Task item:
An exact copy of every record is needed, with all pictures omitted.

Stored data entries:
+++
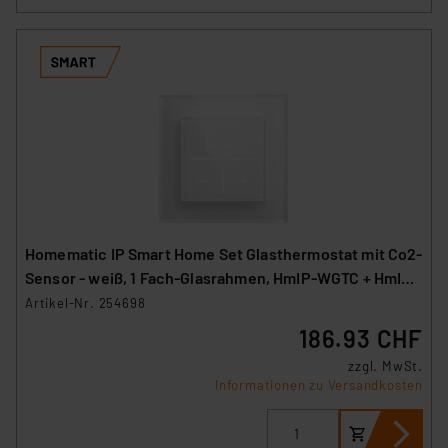
Homematic IP Smart Home Set Glasthermostat mit Co2-
Sensor - weiß, 1 Fach-Glasrahmen, HmIP-WGTC + HmIP-
GF1
Artikel-Nr. 254698
186.93 CHF
zzgl. MwSt.
Informationen zu Versandkosten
+++
Solved exercise:
Homematic IP Smart Home Set Glasthermostat mit Co2-
Sensor - weiß, 1 Fach-Glasrahmen, HmIP-WGTC + HmIP-
GF1
Artikel-Nr. 254698
186.93 CHF
zzgl. MwSt.
Informationen zu Versandkosten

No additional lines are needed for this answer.